Simultaneous localization and mapping based on 3-D light detection and ranging (LiDAR) tends to degenerate in structural-less environments, leading to a distinct reduction in localization accuracy and mapping precision. This article proposes a point-line LiDAR-visual-inertial odometry (PL-LIVO) based on the system implementation of FAST-LIVO for robust localization in LiDAR-degenerate scenes. The key idea is integrating both points and lines into the proposed direct visual odometry subsystem (PL-DVO). By minimizing the patch-based gradient residuals for state optimization, PL-DVO provides additional constraints complementary to LiDAR. Furthermore, a LiDAR map assisted visual features depth extraction (LM-VDE) method is proposed to recover 3-D positions of visual features by mapping them onto the 3-D planes of the LiDAR map. This method is independent of the single scan's density and notable for superior generalization across various LiDAR sensors. Extensive experiments on both public datasets and our datasets demonstrate that PL-LIVO ensures robust localization and outperforms other state-of-the-art systems in LiDAR degenerate scenes.

Point-Line LIVO comprises a backbone LiDAR-inertial odometry (blue and gray components) and a direct visual odometry subsystem PL-DVO (red component). Our proposed LM-VDE (green component) method is employed to extract all visual features depth.

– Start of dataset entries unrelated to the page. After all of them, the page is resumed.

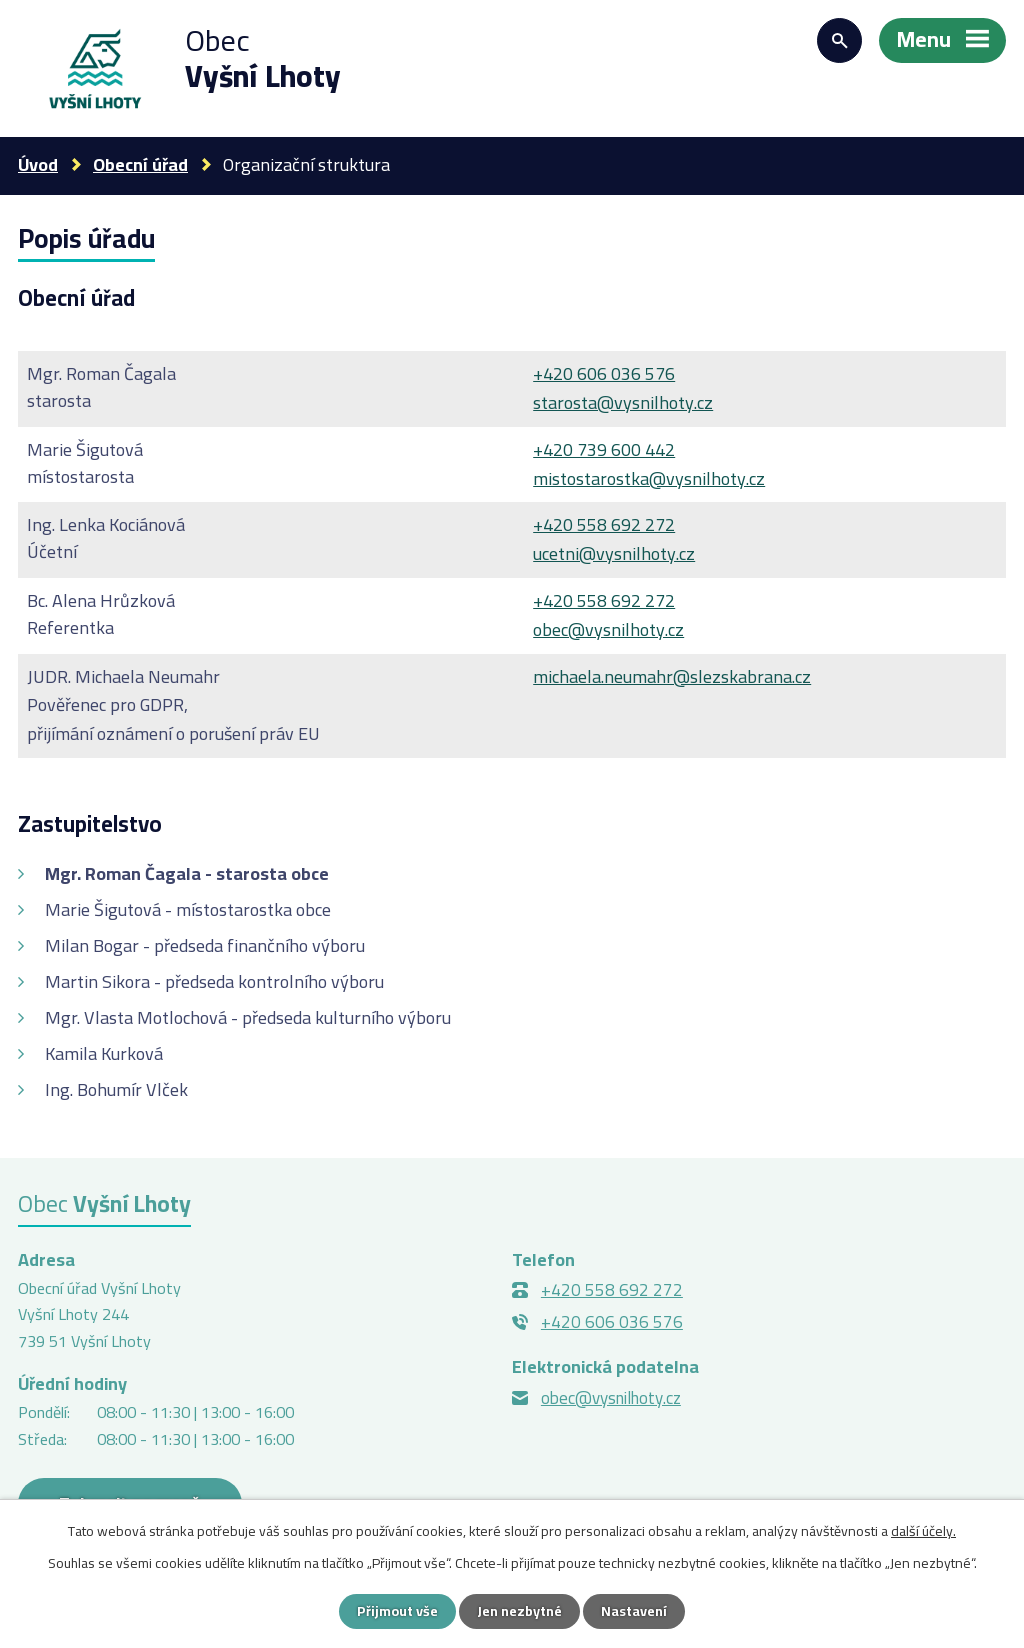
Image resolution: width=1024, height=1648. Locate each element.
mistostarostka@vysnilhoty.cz (649, 478)
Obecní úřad (140, 164)
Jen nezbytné (519, 1611)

The data of IMU, LiDAR, and camera are tightly coupled at the observation level.

Initially, the input data from LiDAR and camera are fed into the Preprocessing module for data alignment and feature extraction, resulting in an aligned unit for the following steps. Concurrently, the IMU data is gathered for state propagation. Then, the aligned unit is utilized to construct observation residuals in the Data Association module. In detail, the point-to-plane residual is calculated for each LiDAR scan point, while the patch-based gradient residual is computed for each visual feature within the camera FoV. In particular, the lines patch pattern is shaped as a rectangle aligned with the line direction. All residuals are weighted by different factors and subsequently employed to update the state in an error-state Kalman filter framework. Furthermore, the Feature Generation module recovers 3-D coordinates of all extracted 2-D visual features by our proposed LM-VDE method.